[Records contained in a dataset]
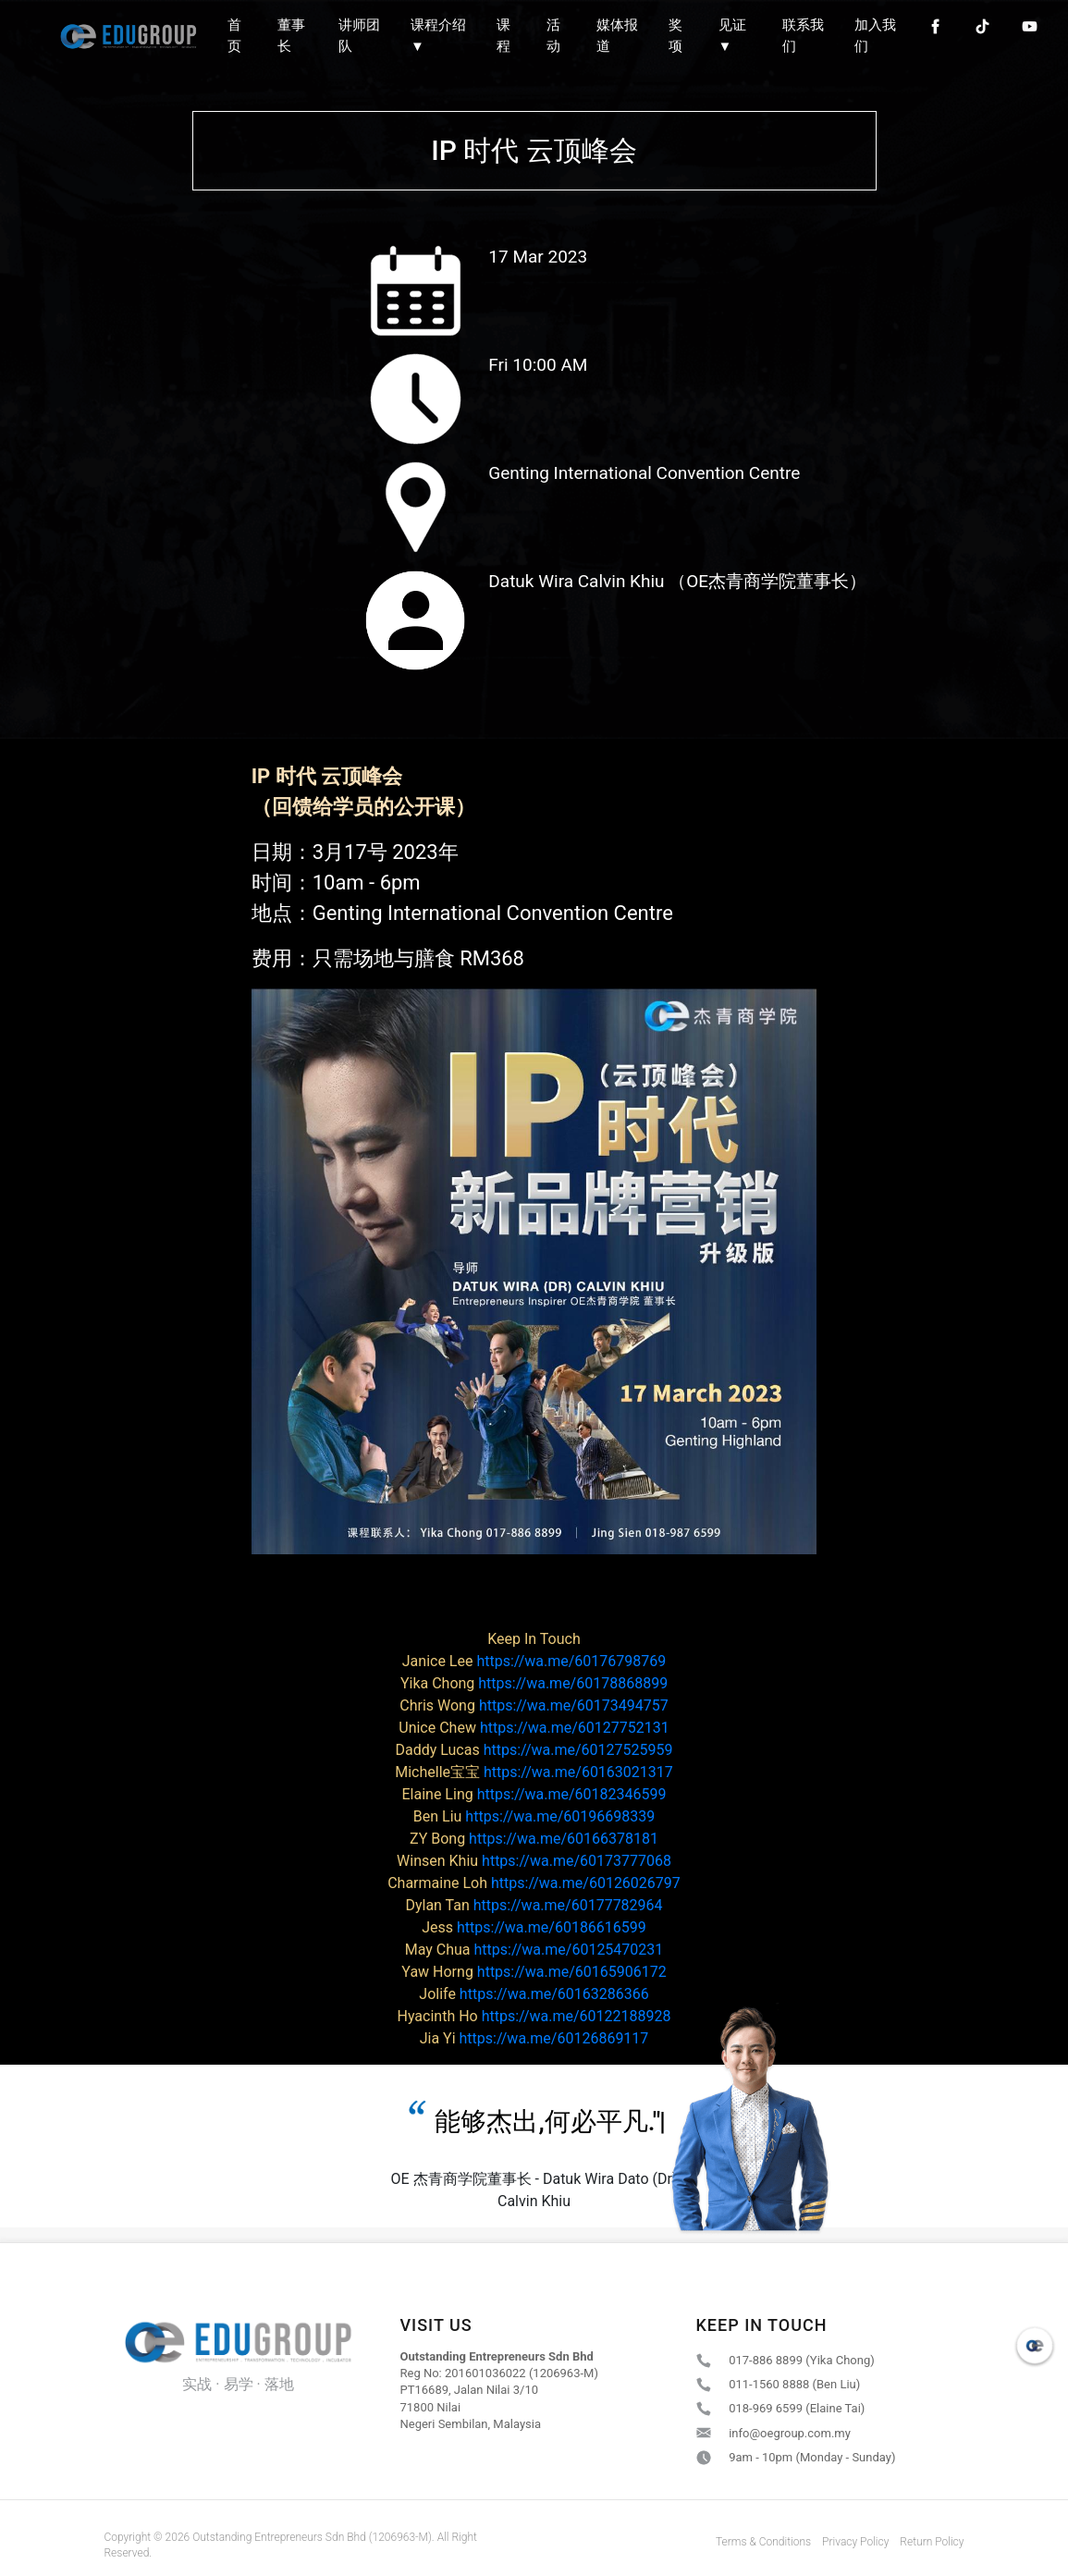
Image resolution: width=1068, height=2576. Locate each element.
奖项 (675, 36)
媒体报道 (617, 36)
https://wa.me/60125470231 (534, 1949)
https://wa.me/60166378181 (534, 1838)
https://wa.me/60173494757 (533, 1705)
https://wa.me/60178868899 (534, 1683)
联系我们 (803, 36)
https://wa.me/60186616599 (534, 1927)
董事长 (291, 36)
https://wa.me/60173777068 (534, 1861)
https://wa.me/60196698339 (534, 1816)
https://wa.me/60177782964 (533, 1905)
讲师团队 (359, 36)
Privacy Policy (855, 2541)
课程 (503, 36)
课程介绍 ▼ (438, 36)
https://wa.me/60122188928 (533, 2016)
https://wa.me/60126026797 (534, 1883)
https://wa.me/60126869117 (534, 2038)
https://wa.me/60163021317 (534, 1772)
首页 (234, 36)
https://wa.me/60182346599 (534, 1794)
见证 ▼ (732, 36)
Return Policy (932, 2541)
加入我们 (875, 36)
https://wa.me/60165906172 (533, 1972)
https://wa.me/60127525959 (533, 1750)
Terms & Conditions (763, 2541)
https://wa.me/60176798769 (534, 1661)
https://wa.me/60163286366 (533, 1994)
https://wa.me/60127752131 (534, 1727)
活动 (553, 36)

WHAT THE EXERCISE ASKS: Could every record be given again exactly, with its pictures left out?

ANSWER SPACE:
Image resolution: width=1068, height=2576. Locate each element.
奖项 (675, 36)
媒体报道 (617, 36)
https://wa.me/60125470231 (534, 1949)
https://wa.me/60166378181 (534, 1838)
https://wa.me/60173494757 (533, 1705)
https://wa.me/60178868899 (534, 1683)
联系我们 (803, 36)
https://wa.me/60186616599 (534, 1927)
董事长 (291, 36)
https://wa.me/60173777068 (534, 1861)
https://wa.me/60196698339 (534, 1816)
https://wa.me/60177782964 (533, 1905)
讲师团队 (359, 36)
Privacy Policy (855, 2541)
课程 (503, 36)
课程介绍 ▼ (438, 36)
https://wa.me/60122188928 (533, 2016)
https://wa.me/60126026797 (534, 1883)
https://wa.me/60126869117 (534, 2038)
https://wa.me/60163021317 (534, 1772)
首页 (234, 36)
https://wa.me/60182346599 (534, 1794)
见证 ▼ (732, 36)
Return Policy (932, 2541)
加入我们 (875, 36)
https://wa.me/60165906172 (533, 1972)
https://wa.me/60127525959 (533, 1750)
Terms & Conditions (763, 2541)
https://wa.me/60176798769 (534, 1661)
https://wa.me/60163286366 (533, 1994)
https://wa.me/60127752131 (534, 1727)
活动 (553, 36)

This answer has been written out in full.